LONDON, February 24, 2014 /PRNewswire/ --
- Acquires entire Uruguayan operation (67,000 hectares)
- Consolidates position among the largest agribusinesses in Latin America
Union Agriculture Group (UAG), the largest corporate agricultural landholder and operator in Uruguay, has acquired the totality of the Uruguayan assets of international agriculture group El Tejar, the second largest agribusiness in the country.
UAG acquired 100 per cent of the Uruguayan assets of El Tejar as part of its plan to build up its prime landholdings in the country, and consolidate its position as one of the largest agribusinesses in Latin America. UAG currently manages 105,000 hectares in Uruguay.
This acquisition will allow UAG to integrate into its own operations the 67,000 hectares farmed by El Tejar, nearly half of which is owned outright, bringing the total area of farmland it manages in Uruguay to 172,000 hectares, just over one per cent of the country's total land area.
Following the acquisition, the two businesses plan to fully merge their agricultural production operations, creating two new regional operating clusters of prime agricultural land in the centre and west of Uruguay to supplement the seven regional clusters of farms already operated by UAG. The merged farms will benefit from significant economies of scale and a substantially enlarged skills pool.
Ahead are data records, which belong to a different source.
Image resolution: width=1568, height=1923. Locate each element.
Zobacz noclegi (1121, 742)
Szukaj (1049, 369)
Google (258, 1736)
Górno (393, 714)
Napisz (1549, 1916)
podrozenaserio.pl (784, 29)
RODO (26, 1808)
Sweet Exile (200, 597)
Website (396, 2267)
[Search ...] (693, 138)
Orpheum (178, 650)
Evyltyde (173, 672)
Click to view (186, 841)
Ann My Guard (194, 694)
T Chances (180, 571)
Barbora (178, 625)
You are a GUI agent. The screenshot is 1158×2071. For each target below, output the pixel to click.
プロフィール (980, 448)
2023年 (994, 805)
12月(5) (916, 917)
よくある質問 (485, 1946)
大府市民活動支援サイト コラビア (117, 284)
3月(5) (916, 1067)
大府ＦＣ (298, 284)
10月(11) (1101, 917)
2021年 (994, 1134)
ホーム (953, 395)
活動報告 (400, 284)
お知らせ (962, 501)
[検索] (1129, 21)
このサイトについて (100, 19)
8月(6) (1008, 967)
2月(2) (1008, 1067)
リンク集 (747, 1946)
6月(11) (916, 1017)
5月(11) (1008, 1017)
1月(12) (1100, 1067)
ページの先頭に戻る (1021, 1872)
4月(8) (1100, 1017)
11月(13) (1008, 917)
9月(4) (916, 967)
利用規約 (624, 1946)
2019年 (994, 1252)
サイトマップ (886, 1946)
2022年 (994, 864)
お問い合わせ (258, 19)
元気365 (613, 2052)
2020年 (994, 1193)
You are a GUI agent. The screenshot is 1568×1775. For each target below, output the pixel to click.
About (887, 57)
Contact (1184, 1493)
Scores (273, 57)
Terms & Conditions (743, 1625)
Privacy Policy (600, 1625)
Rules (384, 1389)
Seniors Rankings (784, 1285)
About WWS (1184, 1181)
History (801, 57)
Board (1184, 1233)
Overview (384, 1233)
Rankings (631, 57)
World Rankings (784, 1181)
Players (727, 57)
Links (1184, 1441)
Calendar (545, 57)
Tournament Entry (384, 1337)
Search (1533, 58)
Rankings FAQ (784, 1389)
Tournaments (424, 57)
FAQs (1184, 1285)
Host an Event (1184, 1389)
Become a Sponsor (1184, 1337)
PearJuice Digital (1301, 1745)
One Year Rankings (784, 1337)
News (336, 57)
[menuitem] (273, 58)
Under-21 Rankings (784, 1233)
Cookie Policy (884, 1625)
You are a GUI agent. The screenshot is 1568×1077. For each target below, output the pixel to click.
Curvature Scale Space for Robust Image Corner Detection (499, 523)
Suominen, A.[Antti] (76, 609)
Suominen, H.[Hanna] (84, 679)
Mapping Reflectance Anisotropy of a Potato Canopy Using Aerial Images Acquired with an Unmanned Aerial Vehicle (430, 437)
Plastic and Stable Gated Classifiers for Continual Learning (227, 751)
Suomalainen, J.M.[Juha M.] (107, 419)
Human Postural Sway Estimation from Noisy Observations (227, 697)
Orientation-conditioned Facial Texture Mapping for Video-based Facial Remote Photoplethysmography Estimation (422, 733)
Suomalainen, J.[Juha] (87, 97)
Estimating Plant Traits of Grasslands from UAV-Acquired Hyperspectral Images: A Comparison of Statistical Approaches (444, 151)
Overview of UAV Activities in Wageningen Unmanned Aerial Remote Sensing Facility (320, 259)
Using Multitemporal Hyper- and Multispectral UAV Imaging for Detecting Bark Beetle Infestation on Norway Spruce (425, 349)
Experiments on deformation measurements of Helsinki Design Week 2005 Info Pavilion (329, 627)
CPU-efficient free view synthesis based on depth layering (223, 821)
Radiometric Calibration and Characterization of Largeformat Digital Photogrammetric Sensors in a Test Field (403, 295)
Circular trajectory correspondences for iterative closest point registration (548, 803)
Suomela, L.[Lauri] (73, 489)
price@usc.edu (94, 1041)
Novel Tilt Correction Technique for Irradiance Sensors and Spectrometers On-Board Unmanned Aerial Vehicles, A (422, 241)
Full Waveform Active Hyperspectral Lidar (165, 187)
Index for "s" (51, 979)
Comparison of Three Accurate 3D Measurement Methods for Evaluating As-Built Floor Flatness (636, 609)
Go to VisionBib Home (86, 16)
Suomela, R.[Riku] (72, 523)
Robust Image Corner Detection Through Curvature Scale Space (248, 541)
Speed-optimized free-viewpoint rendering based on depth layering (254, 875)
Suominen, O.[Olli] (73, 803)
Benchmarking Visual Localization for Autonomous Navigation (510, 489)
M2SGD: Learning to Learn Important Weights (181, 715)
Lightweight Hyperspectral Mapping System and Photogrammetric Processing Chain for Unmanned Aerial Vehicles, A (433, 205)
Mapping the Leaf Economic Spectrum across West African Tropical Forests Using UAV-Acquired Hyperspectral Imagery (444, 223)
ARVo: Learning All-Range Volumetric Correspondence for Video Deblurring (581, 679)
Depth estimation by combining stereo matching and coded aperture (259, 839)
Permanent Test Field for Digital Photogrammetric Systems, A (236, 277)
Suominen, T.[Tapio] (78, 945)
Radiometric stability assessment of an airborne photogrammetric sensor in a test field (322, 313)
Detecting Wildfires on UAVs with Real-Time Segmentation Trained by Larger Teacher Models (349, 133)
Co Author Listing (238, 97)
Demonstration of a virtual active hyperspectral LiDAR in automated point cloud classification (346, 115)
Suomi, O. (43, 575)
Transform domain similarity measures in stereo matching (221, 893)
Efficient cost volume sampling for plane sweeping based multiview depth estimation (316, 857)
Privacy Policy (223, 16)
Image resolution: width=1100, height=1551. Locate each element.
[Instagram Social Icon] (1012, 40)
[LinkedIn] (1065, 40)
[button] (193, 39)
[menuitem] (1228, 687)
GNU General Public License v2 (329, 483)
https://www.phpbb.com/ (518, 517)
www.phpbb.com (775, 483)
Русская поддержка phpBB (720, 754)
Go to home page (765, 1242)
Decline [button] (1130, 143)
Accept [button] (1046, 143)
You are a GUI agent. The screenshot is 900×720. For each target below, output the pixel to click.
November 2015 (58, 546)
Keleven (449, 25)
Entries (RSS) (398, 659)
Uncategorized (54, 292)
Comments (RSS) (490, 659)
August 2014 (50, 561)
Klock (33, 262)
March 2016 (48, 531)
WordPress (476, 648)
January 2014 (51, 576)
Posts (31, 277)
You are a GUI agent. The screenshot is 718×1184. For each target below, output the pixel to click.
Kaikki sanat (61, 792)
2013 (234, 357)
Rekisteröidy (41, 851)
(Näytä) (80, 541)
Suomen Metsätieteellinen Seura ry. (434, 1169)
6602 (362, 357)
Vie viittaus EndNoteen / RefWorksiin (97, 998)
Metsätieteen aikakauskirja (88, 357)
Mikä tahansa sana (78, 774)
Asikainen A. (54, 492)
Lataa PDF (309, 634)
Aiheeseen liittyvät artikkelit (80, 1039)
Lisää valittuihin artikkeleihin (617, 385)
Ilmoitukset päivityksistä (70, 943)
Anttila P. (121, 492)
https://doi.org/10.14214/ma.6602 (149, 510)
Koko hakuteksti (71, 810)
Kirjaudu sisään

Juan Sartori, Executive Chairman of Union Agriculture Group, comments: "We saw this as a good opportunity to consolidate the agricultural sector in Uruguay and continue to build one of the largest agribusinesses in Latin America. The purchase of El Tejar's operations in Uruguay presented us with a rare opportunity to acquire an important and strategic agricultural asset which fits perfectly with our existing operations."
"By creating two new regional clusters of prime land in the centre and west of the country, and integrating the remaining El Tejar farms into our existing seven clusters, the enlarged entity will benefit from significant operational synergies and cover all productive regions of Uruguay."